E aqui voltamos ao “Pró-Culpa”. Se por um lado o sucesso escolar depende em parte de de fatores externos; depende também muito das características e do esforço familiar e pessoal. Nenhum estudante obtém o sucesso à custa de quem quer que seja. Não estou aqui negando o papel de fatores sociais vários. O que enfatizo é que nenhum estudante poder ser considerado “culpado” pelo seu sucesso; obtendo boas notas, boa classificação em um concurso ou dominando conteúdos que os outros mal conhecem.
Mas é isto o que ocorre, e frequentemente de forma subterrâena. Todos conhecem apelidos e estereótipos aplicados ao estudante de sucesso. E raramente o são de forma elogiosa. É o tipo meio bobão, feio, com quase nenhum traquejo social. Atreva-se este “nerd” a levantar o dedo em aula para pedir maiores explicações, e será fulminado com olhares de reprovação.
Também a sociedade (pelo menos a sua parte mais visível) não o valoriza. Quem é a celebridade? O jogador de futebol, o artista da novela, o cantor. Não que tais atividades sejam desprovidas de valor. Ao contrário, demandam competências e habilidades específicas a par de muito esforço próprio. Mas onde no panteão das celebridades nacionais estão os grandes cientistas, os professores brilhantes, os médicos de renome, os inventores, e outras pessoas que superaram seus limites e obtiveram desempenho acima da média? A questão aqui não é celebrar aqueles, mas ignorar estes.
Individualmente, o que vemos na Officina da Mente é uma grande dificuldade com o sucesso. E isto ocorre de variadas maneiras. é o aluno que oculta o que sabe por medo de “pagar mico”. é também o que nem consegue reconhecer o seu potencial, já que este será desvalorizado. é ainda aquele que tendo obtido algum sucesso o desvaloriza, frequentemente atribuindo-o a causas externas; sorte, prova fácil, coincidência (caiu justamente o que estudei…), etc.

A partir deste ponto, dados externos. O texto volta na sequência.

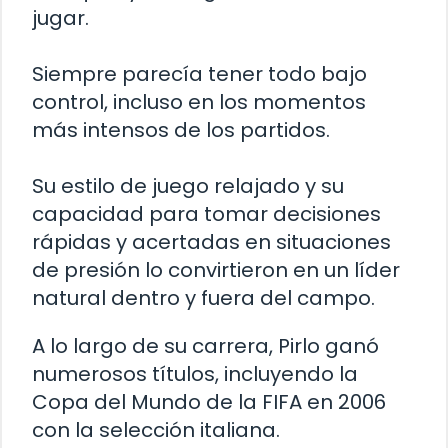
jugar.
Siempre parecía tener todo bajo
control, incluso en los momentos
más intensos de los partidos.
Su estilo de juego relajado y su
capacidad para tomar decisiones
rápidas y acertadas en situaciones
de presión lo convirtieron en un líder
natural dentro y fuera del campo.
A lo largo de su carrera, Pirlo ganó
numerosos títulos, incluyendo la
Copa del Mundo de la FIFA en 2006
con la selección italiana.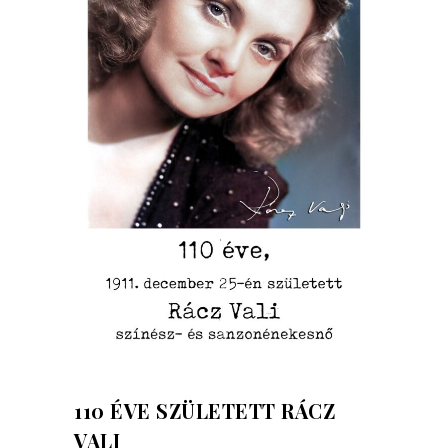
110 ÉVE SZÜLETETT RÁCZ
VALI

É por isto que uma parte importante do nosso trabalho tem sido combater os efeitos desta repressão. Paralelamente às estratégias de aprendizagem, técnicas motivacionais, é muito importante atentar para os bloqueios internos ao sucesso. Acreditamos que o sucesso pode ser aprendido e conquistado. Procuramos criar uma ambiente favorável ao sucesso na aprendizagem e na vida. Acreditamos que esta é uma parte importante da nossa missão.